High Court challenge to major shake-up of traffic flow in Norwich city centre is rejected
PUBLISHED: 12:03 24 February 2014 | UPDATED: 19:42 24 February 2014
Campaigners protesting against a shake-up of the way traffic flows through Norwich city centre have had their High Court bid to overturn the proposals thrown out by a judge.
Members of the Chapelfield Action Group had hoped a judge would allow a judicial review of the council’s decision to make Chapel Field North two-way in an attempt to improve bus journey times.
That proposal is part of a £1.45m city-centre traffic plan and would see the removal of a pavement on the south side of Chapel Field North closest to Chapelfield Gardens.
The plans would also see St Stephens Street and part of Surrey Street closed to traffic, with transport bosses saying it will speed up bus times and ease congestion. The proposals would also see a bus lane introduced in Grapes Hill.
The Norwich Highways Agency Committee, made up of Norfolk County Council and Norwich City Council, approved the plans in March last year.
But Peter Jackson, who fears the plan will turn the historic Regency Street where he lives into a rat run for buses and heavy lorries, spearheaded a judicial review challenge at London’s High Court - accusing the councils of acting illegally.
They claim the noise and vibration of an endless flow of heavy vehicles would threaten the foundations and fabric of some of the most attractive and historically important homes in the city.
But they had each and every one of their arguments rejected by Judge Elizabeth Cooke.
Mr Jackson argued that the councils had failed in their European law obligation to carry out full ‘screening’ investigations as to the potential environmental impact of the proposals.

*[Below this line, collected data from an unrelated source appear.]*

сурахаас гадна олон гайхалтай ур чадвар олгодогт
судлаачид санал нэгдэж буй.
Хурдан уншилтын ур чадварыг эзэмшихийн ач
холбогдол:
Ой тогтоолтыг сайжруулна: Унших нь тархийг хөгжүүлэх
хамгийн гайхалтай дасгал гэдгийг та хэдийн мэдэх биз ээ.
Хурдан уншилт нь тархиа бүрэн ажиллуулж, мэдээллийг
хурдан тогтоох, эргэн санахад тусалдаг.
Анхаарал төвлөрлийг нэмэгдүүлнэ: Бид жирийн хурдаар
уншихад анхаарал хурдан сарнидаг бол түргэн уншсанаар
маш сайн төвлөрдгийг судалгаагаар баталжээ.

But, declaring that complaint ‘unarguable’, the judge said there was ‘nothing in these two schemes of relatively minor traffic management’ to bring them within the scope of the European Environmental Impact Assessments Directive.

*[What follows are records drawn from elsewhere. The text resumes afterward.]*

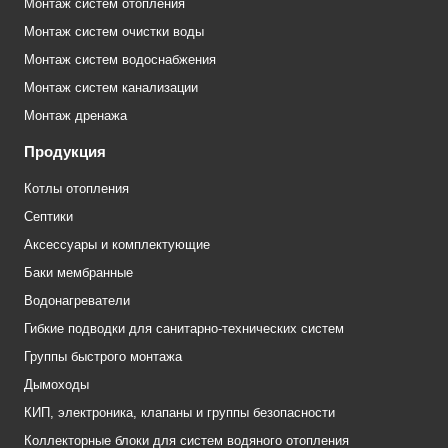
Монтаж систем отопления
Монтаж систем очистки воды
Монтаж систем водоснабжения
Монтаж систем канализации
Монтаж дренажа
Продукция
Котлы отопления
Септики
Аксессуары и комплектующие
Баки мембранные
Водонагреватели
Гибкие подводки для санитарно-технических систем
Группы быстрого монтажа
Дымоходы
КИП, электроника, клапаны и группы безопасности
Коллекторные блоки для систем водяного отопления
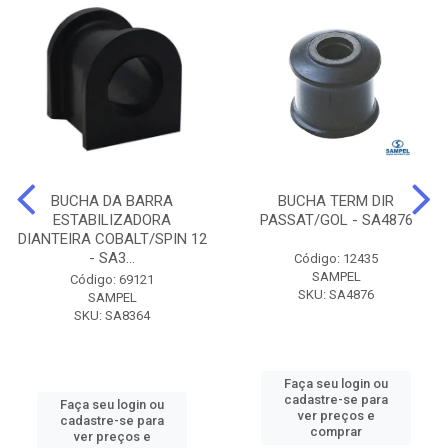
BUCHA DA BARRA
BUCHA TERM DIR
ESTABILIZADORA
PASSAT/GOL - SA4876
DIANTEIRA COBALT/SPIN 12
- SA3...
Código: 12435
SAMPEL
Código: 69121
SKU: SA4876
SAMPEL
SKU: SA8364
Faça seu login ou
cadastre-se para
Faça seu login ou
ver preços e
cadastre-se para
comprar
ver preços e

The councils had, in fact, carried out a screening exercise in relation to Chapelfield North and the judge rejected Mr Jackson’s plea that they should also have considered the ‘cumulative impact’ of the two schemes.
Mr Jackson also pointed to the potential impact of rumbling buses and lorries on the area’s ‘fragile’ regency buildings. He claimed the councils had carried out only a ‘generic analysis’ of the threat to their fabric.
Council figures indicated that traffic moving along Chapelfield North would be reduced by 25pc, but Mr Jackson argued that took account of only the overall quantity of traffic, not the greater vibration and noise caused by increased numers of buses and HGVs.
But the judge said: “It is unarguable that these issues were not carefully considered”.
Although Mr Jackson clearly ‘disagreed’ with the council’s conclusions, his objections had been ‘thoroughly aired and considered’ during a consultation process and taken into account by the councils.
She added: “Mr Jackson’s views on noise and vibration do not provide grounds for judicial review.”
Mr Jackson also argued that the councils’ ‘modelling’ of the potential impact of the schemes was fatally flawed because it assumed that traffic pressure on the area would be relieved by a northern distributor road which might, in fact, never make it off the drawing board.
However, describing that complaint as simply ‘unrealistic’, the judge concluded: “In theory there could be traffic modelling for an infinite number of potential outcomes”.
David Harrison, Norfolk County Council’s cabinet member for environment, transport, development and waste, said: “This is excellent news and means that we will be able to crack on with these important projects that will change Norwich city centre for the better.
“Not only will these changes cut bus journey times and improve reliability, but the removal of general traffic from city streets will help secure Norwich’s place as one of the country’s top retail destinations.”
Mike Stonard, Norwich City Council’s cabinet member for environment, development and transport, said: “I am pleased that the judge’s decision confirms the confidence we’ve had in the plans and our processes all along.
“It underlines the integrity and care with which our officers have put together the scheme and dealt with the original consultation and following legal challenge.
“We can now concentrate on delivering these improvements for the benefit of the city and its transport network.”
The Chapel Field Action Group said they were “disappointed by the judgement and would continue to seek legal advice.
Jane Ross, on behalf of the group, said: “We feel that the proposed traffic scheme will have a huge impact on the houses, where many are listed, from noise, air pollution and vibration because of the greatly increased number of buses and HGVs.
“The number of buses passing the Gardens will increase from approximately 250 to 630 buses in a two way flow between 7am and 7pm. All HGVs supplying the city centre and the Chapel Field Mall will also use this narrow road.
“The listed heritage Gardens will suffer from the increase in traffic and the removal of the adjacent pavement. We are further concerned over safety in Chapel Field North should an emergency vehicle be required to attend.
“We do think that an environmental impact assessment should have been done and alternative schemes produced.”